The Collected Autobiographies of Maya Angelou by Maya Angelou


  I asked Mother.

  Daddy Clidell was at the club one evening, so I sat down on the side of Mother’s bed. As usual she woke completely and at once. (There is never any yawning or stretching with Vivian Baxter. She’s either awake or asleep.)

  “Mother, I’ve got to talk to you …” It was going to kill me to have to ask her, for in the asking wouldn’t it be possible that suspicion would fall on my own normality? I knew her well enough to know that if I committed almost any crime and told her the truth about it she not only wouldn’t disown me but would give me her protection. But just suppose I was developing into a lesbian, how would she react? And then there was Bailey to worry about too.

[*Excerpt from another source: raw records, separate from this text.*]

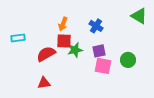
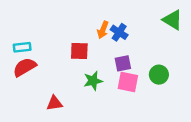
orange arrow: (63, 24) -> (103, 30), moved
green star: (75, 50) -> (93, 81), moved
red semicircle: (46, 54) -> (25, 67), moved

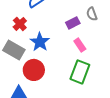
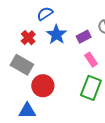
blue star: (40, 42) -> (56, 35), moved

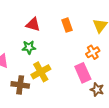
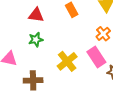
yellow cross: (41, 72) -> (67, 61), moved

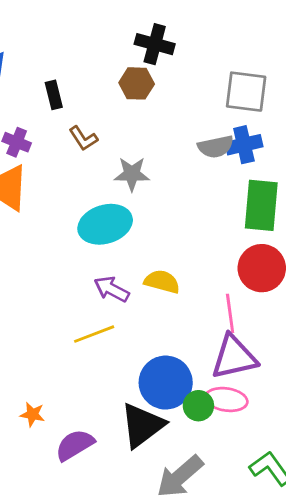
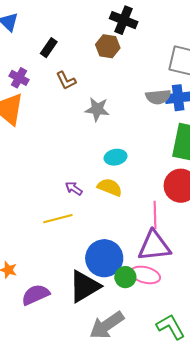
black rectangle: (54, 95) -> (49, 48), turned 42
cyan ellipse: (105, 224) -> (116, 157), moved, size x0.6
purple arrow: (112, 289) -> (74, 188), size x0.7

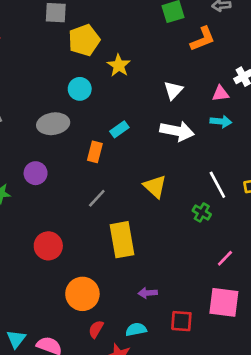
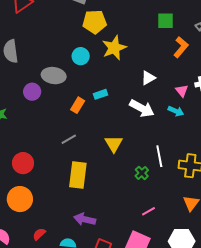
orange L-shape: (203, 39) -> (181, 47), turned -45
yellow star: (119, 65) -> (114, 48), size x1.4
pink triangle: (220, 94) -> (182, 91), turned 40
purple circle: (36, 173) -> (32, 92), moved
purple arrow: (148, 293) -> (85, 219), size x1.5
orange circle: (82, 294) -> (20, 199), moved

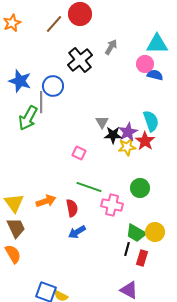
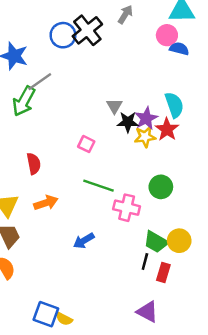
blue circle: (53, 86) -> (63, 35), moved
gray line: (41, 102) -> (40, 82), turned 55
red semicircle: (72, 208) -> (34, 164), moved

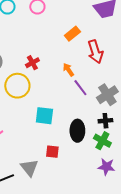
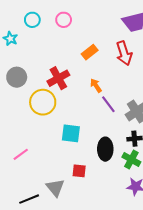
orange rectangle: (72, 34) -> (90, 52), moved
red arrow: (95, 52) -> (124, 53), moved
red cross: (32, 63) -> (58, 78), size x1.5

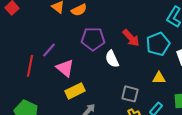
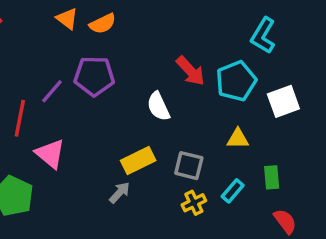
purple pentagon: (93, 39) -> (94, 76), moved
pink triangle: (65, 68) -> (50, 154), moved
yellow rectangle: (75, 91) -> (138, 160), moved

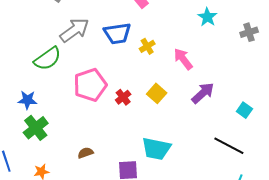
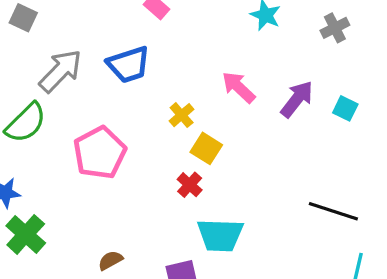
yellow cross: (147, 46) -> (182, 115), moved
purple arrow: (203, 93) -> (297, 99), moved
red cross: (123, 97) -> (190, 185), moved
cyan square: (244, 110) -> (345, 108), moved

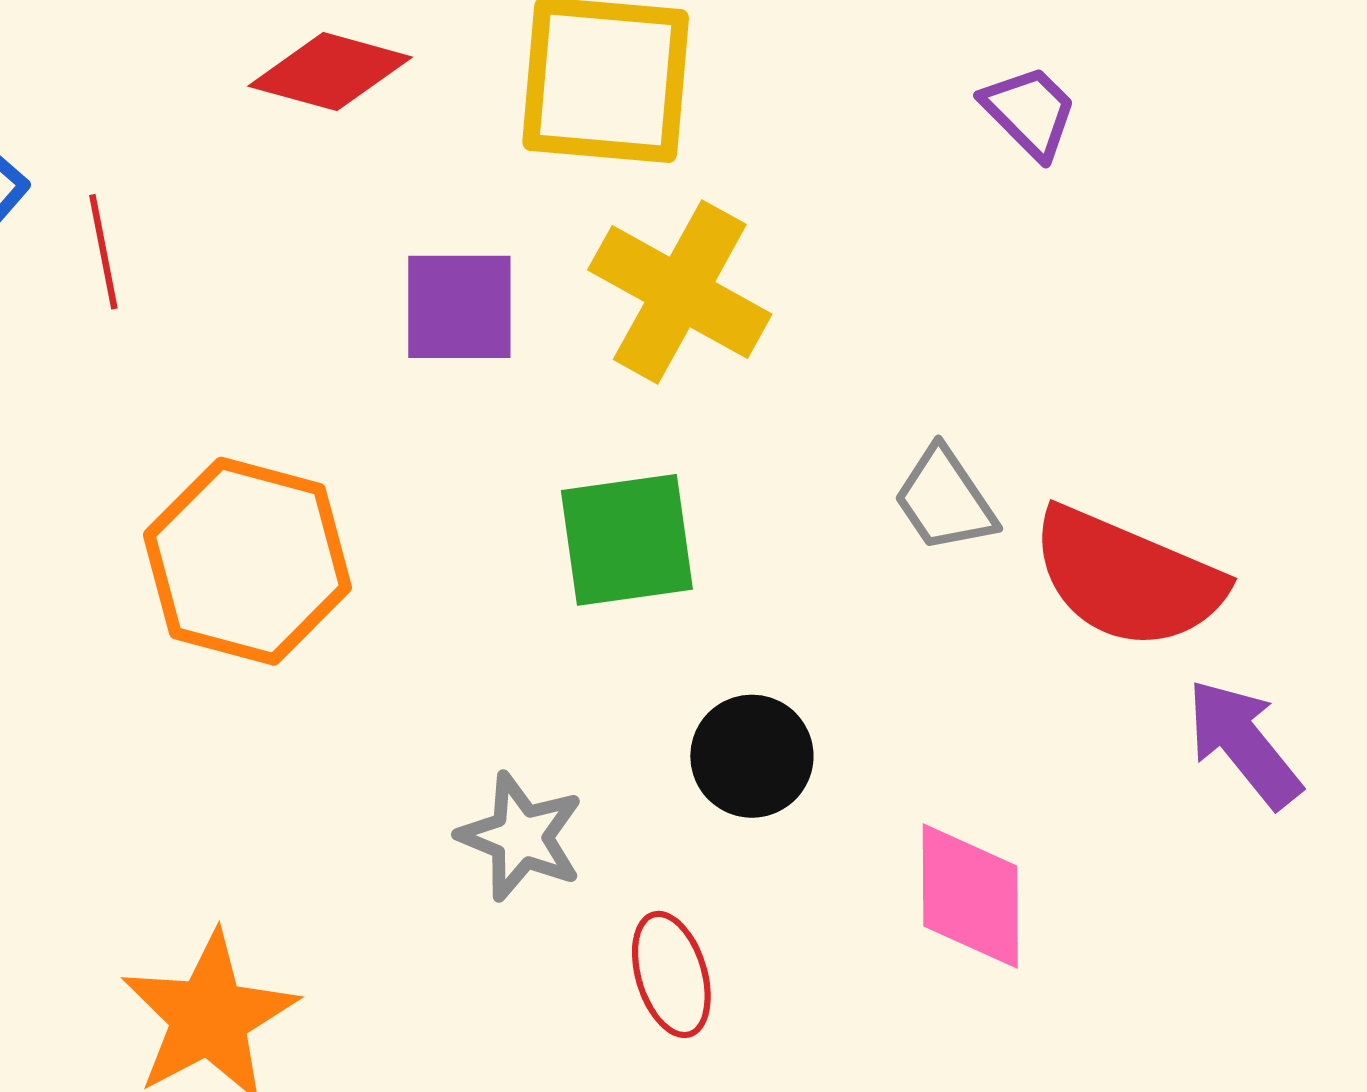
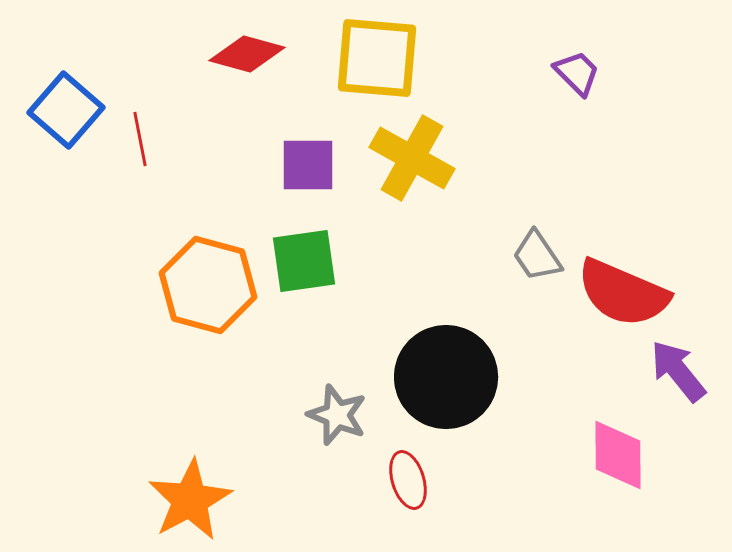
green square: (627, 540) -> (304, 261), moved
black circle: (752, 756) -> (446, 377), size x1.8
pink diamond: (970, 896) -> (618, 455), moved

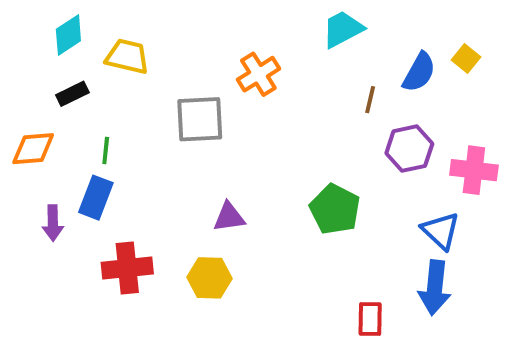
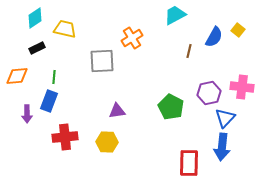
purple hexagon: (409, 149) -> (209, 93), moved
blue triangle: (441, 231) -> (225, 118), turned 30
red rectangle: (370, 319) -> (189, 163), size x1.5

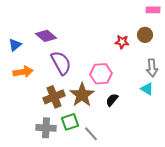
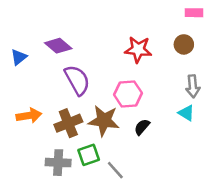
red star: (122, 42) -> (138, 50), moved, size x1.5
orange arrow: (23, 72) -> (29, 116), moved
brown star: (82, 95) -> (104, 121), turned -30

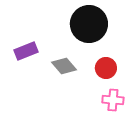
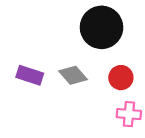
purple rectangle: (26, 51) -> (30, 75), moved, turned 40

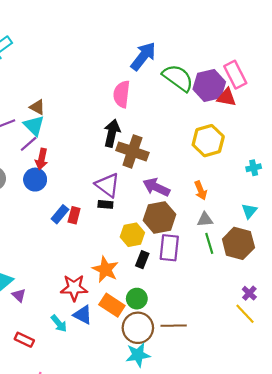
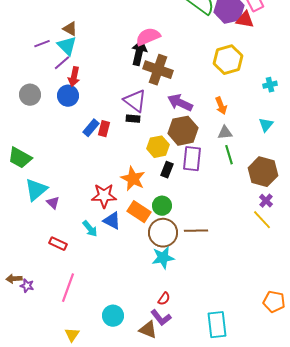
pink semicircle: (122, 94) -> (148, 37), moved, turned 60
brown hexagon: (238, 243) -> (263, 172), moved

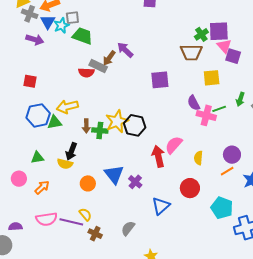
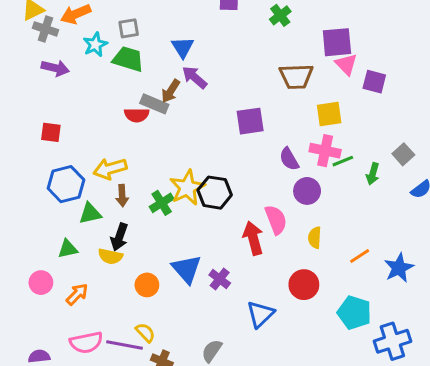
gray square: (72, 18) -> (129, 28), moved
blue triangle: (48, 22) -> (183, 47), moved
green cross: (201, 34) -> (280, 15), moved
purple square: (233, 56) -> (374, 82), moved
green arrow: (240, 99) -> (373, 174), moved
purple semicircle: (194, 103) -> (289, 159), moved
pink cross: (206, 115) -> (325, 151), moved
green triangle: (55, 122) -> (90, 213), moved
brown arrow: (86, 126) -> (122, 196), moved
green cross: (100, 131) -> (162, 203), turned -35
pink semicircle: (174, 145) -> (276, 220), turned 120
purple circle: (232, 155) -> (307, 191), moved

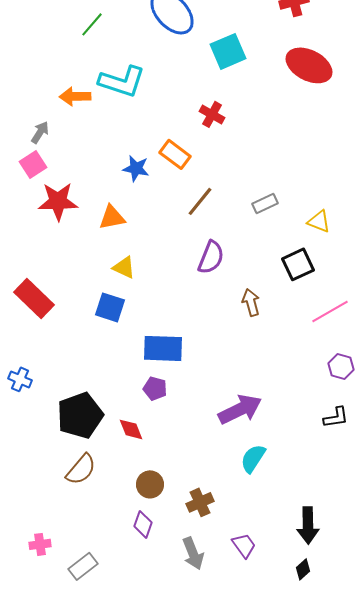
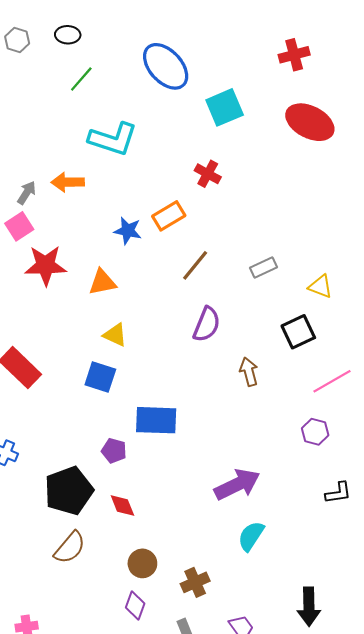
orange arrow: (75, 96) -> (68, 182), moved
orange rectangle: (175, 154) -> (169, 216), turned -68
purple hexagon: (341, 366) -> (315, 432), moved
purple pentagon: (155, 388) -> (114, 451), moved

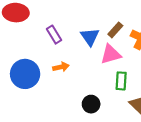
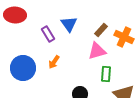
blue triangle: (90, 37) -> (69, 24), moved
orange arrow: (61, 67) -> (54, 62), turned 136

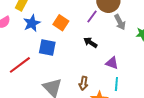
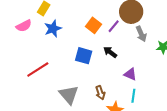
orange square: (61, 23) -> (94, 25), moved
blue square: (47, 48) -> (84, 56), moved
brown arrow: (83, 83) -> (100, 93), turned -32

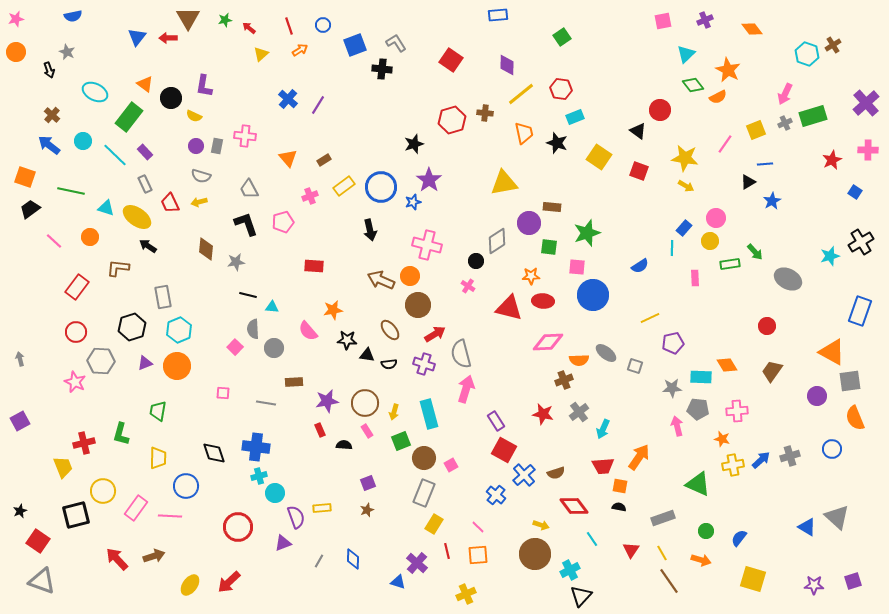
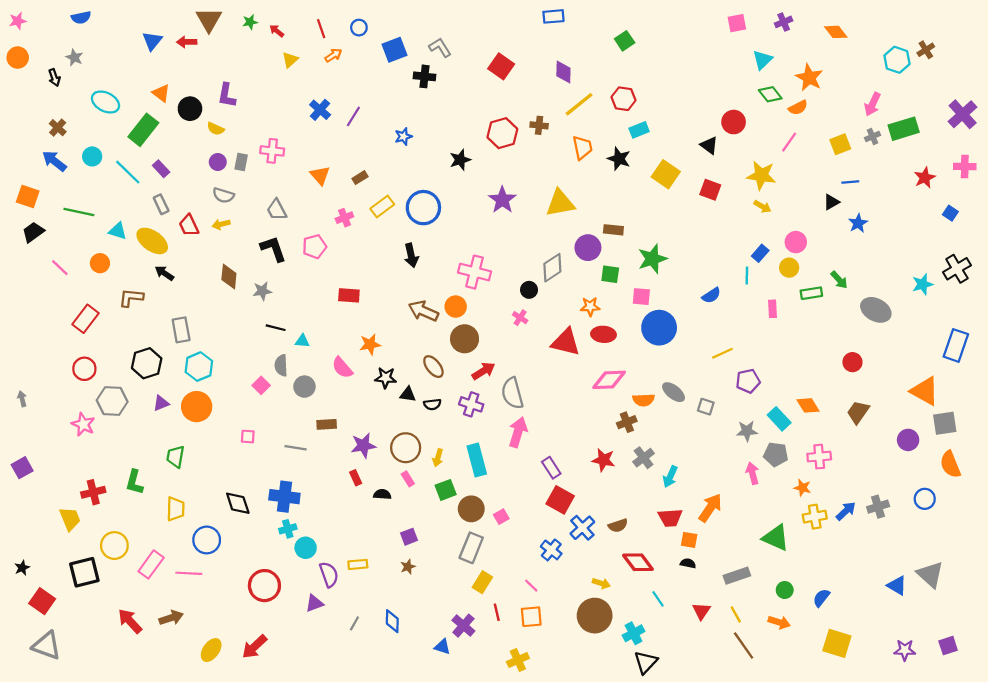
pink line: (725, 144) -> (789, 142), moved
purple star: (429, 180) -> (502, 200), moved
blue star: (413, 202) -> (403, 136), moved
cyan rectangle: (701, 377) -> (779, 419), turned 45

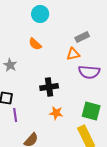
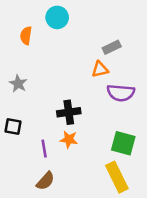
orange semicircle: (35, 44) -> (26, 36), moved, turned 56
orange star: (56, 113) -> (69, 139), moved
purple line: (15, 115) -> (44, 149), moved

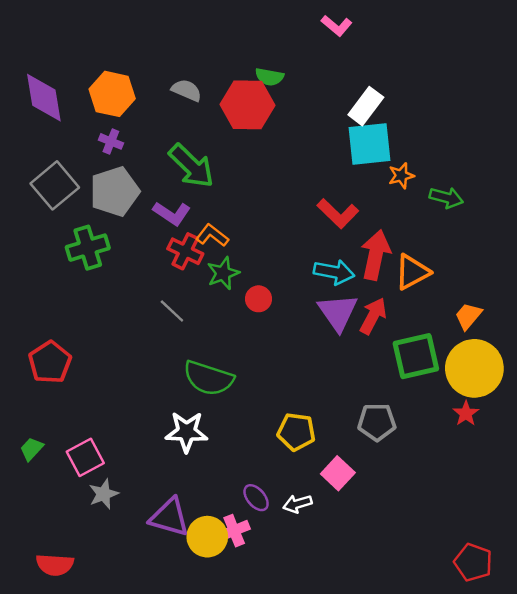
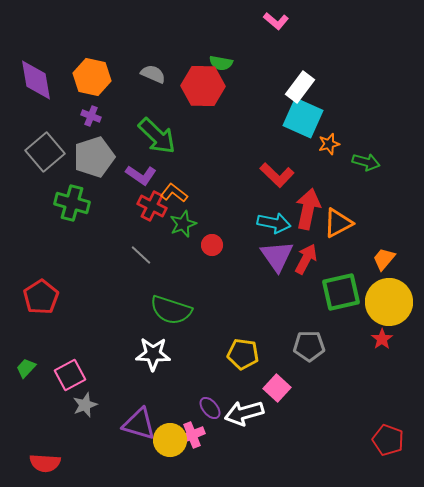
cyan square: (370, 144) -> (303, 118), turned 30
green cross: (88, 248) -> (72, 203), turned 32
white arrow: (298, 504) -> (244, 413), size x1.6
red pentagon: (473, 562) -> (388, 440), moved

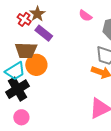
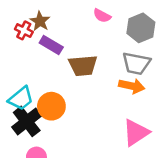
brown trapezoid: (26, 50) -> (83, 66), moved
orange circle: (36, 65) -> (51, 106), moved

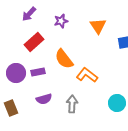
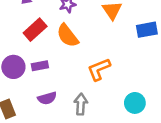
orange semicircle: (64, 59) -> (68, 36), moved
orange L-shape: (87, 75) -> (99, 69), turned -60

  “Ask me, and pass me a cigarette.” Her calmness didn’t fool me for a minute. She used to say that her secret to life was that she “hoped for the best, was prepared for the worst, so anything in between didn’t come as a surprise.” That was all well and good for most things but if her only daughter was developing into a …

  She moved over and patted the bed, “Come on, baby, get in the bed. You’ll freeze before you get your question out.”

  It was better to remain where I was for the time being.

  “Mother … my pocketbook …”

  “Ritie, do you mean your vagina? Don’t use those Southern terms. There’s nothing wrong with the word ‘vagina.’ It’s a clinical description. Now, what’s wrong with it?”

  The smoke collected under the bed lamp, then floated out to be free in the room. I was deathly sorry that I had begun to ask her anything.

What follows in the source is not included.